Water is pumped at a rate of 24 cubic meter per second through a 0.50 cm radius pipe on the main floor of the house to a 0.35 cm radius pipe on the solar hot water collector 4.0 m higher on the roof. If the pressure in the pipe on the roof is 120000 Newton per square meter, what is the pressure in the large pipe on the main floor?

Question

Water is pumped at a rate of 24 cubic meter per second through a 0.50 cm radius pipe on the main floor of the house to a 0.35 cm radius pipe on the solar hot water collector 4.0 m higher on the roof.

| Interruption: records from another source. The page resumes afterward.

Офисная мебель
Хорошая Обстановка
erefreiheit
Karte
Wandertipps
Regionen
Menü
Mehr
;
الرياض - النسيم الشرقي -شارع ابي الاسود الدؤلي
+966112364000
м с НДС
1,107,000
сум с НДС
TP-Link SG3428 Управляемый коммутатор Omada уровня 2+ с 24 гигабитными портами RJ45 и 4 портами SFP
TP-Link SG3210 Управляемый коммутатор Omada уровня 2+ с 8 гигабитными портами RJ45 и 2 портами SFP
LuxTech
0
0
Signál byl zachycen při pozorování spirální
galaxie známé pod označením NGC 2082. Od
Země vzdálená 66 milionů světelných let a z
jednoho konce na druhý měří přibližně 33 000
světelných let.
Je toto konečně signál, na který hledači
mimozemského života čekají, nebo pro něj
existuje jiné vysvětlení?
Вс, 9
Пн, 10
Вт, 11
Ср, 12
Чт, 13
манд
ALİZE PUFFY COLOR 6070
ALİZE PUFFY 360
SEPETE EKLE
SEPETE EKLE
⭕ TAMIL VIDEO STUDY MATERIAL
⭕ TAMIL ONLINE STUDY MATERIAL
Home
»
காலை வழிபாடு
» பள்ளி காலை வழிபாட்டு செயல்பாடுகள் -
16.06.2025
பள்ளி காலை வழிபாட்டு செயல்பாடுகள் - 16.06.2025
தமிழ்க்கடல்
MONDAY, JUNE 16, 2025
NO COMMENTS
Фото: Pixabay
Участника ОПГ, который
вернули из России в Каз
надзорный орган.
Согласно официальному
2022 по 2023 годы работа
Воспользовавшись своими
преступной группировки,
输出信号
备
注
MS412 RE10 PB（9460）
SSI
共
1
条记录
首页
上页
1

If the pressure in the pipe on the roof is 120000 Newton per square meter, what is the pressure in the large pipe on the main floor?

Answer 1

To determine the pressure in the large pipe on the main floor, we can use Bernoulli's equation, which relates the pressure, velocity, and height of a fluid in a pipe.

Bernoulli's equation states:
P1 + (1/2)ρv1^2 + ρgh1 = P2 + (1/2)ρv2^2 + ρgh2

Where:
P1 and P2 are the pressures at two different points in the fluid flow.
ρ is the density of the fluid.
v1 and v2 are the velocities at the two points.
g is the acceleration due to gravity.
h1 and h2 are the heights at the two points.

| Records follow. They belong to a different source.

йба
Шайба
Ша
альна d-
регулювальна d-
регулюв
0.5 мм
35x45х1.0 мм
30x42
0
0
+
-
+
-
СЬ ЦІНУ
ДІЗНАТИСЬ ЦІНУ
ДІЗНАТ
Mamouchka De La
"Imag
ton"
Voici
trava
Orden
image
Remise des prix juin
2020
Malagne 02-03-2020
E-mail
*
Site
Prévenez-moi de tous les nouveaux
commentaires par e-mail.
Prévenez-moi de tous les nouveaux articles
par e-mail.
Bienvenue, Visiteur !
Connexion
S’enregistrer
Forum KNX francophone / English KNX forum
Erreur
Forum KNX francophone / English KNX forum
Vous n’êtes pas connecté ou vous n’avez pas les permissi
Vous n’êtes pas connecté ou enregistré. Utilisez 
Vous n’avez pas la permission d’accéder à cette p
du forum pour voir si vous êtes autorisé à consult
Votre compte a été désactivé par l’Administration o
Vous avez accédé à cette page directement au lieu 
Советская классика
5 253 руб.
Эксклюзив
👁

In this case, we want to find the pressure in the large pipe on the main floor (P1), given the following information:

P2 = 120000 Newton/m^2 (pressure in the pipe on the roof)
v1 = ? (velocity in the large pipe on the main floor)
v2 = ? (velocity in the smaller pipe on the roof)
h1 = 0 (since the large pipe is on the main floor)
h2 = 4.0 m (height difference between the two pipes)

First, let's find the velocities at the two points using the continuity equation, which states that the flow rate is constant through a pipe:

A1v1 = A2v2

Where:
A1 and A2 are the cross-sectional areas of the pipes.

Given:
A1 = πr1^2 (area of the large pipe)
A2 = πr2^2 (area of the smaller pipe)
r1 = 0.50 cm (radius of the large pipe)
r2 = 0.35 cm (radius of the smaller pipe)

Convert the radii from centimeters to meters:
r1 = 0.50 cm = 0.50 * 0.01 m = 0.005 m
r2 = 0.35 cm = 0.35 * 0.01 m = 0.0035 m

Substitute the values into the equation to find the velocities:
A1v1 = A2v2
πr1^2v1 = πr2^2v2
π(0.005)^2v1 = π(0.0035)^2v2
v1 = (π(0.0035)^2v2) / (π(0.005)^2)
v1 = (0.0035^2 / 0.005^2) * v2
v1 = (0.0035 / 0.005)^2 * v2
v1 = (0.7/0.5)^2 * v2
v1 = (1.4)^2 * v2
v1 = 1.96 * v2

Now we can substitute the values of v1, v2, h1, and h2 into Bernoulli's equation to solve for P1:

P1 + (1/2)ρv1^2 + ρgh1 = P2 + (1/2)ρv2^2 + ρgh2
P1 + (1/2)ρ(1.96v2)^2 + ρg(0) = 120000 + (1/2)ρv2^2 + ρg(4.0)

Since h1 = 0, the term ρgh1 = 0.

Simplifying the equation:

P1 + (1/2)ρ(1.96v2)^2 = 120000 + (1/2)ρv2^2 + ρg(4.0)
P1 + (1/2)ρ(1.96)^2v2^2 = 120000 + (1/2)ρv2^2 + 4ρg

Since ρ is the density of water and g is the acceleration due to gravity, we can substitute their respective values (ρ = 1000 kg/m^3, g = 9.8 m/s^2) into the equation:

P1 + (1/2)(1000)(1.96)^2v2^2 = 120000 + (1/2)(1000)v2^2 + 4(1000)(9.8)

Simplifying further:

P1 + 1960v2^2 = 120000 + 500v2^2 + 39200
P1 + 1960v2^2 - 500v2^2 = 159200
P1 + 1460v2^2 = 159200

Now, we need to recognize that the water is incompressible, so ρv1^2 = ρv2^2. This allows us to cancel out the density term:

P1 + 1460v2^2 = 159200
P1 = 159200 - 1460v2^2

Since we don't know the velocity in the smaller pipe (v2), we need more information to determine the pressure in the large pipe on the main floor.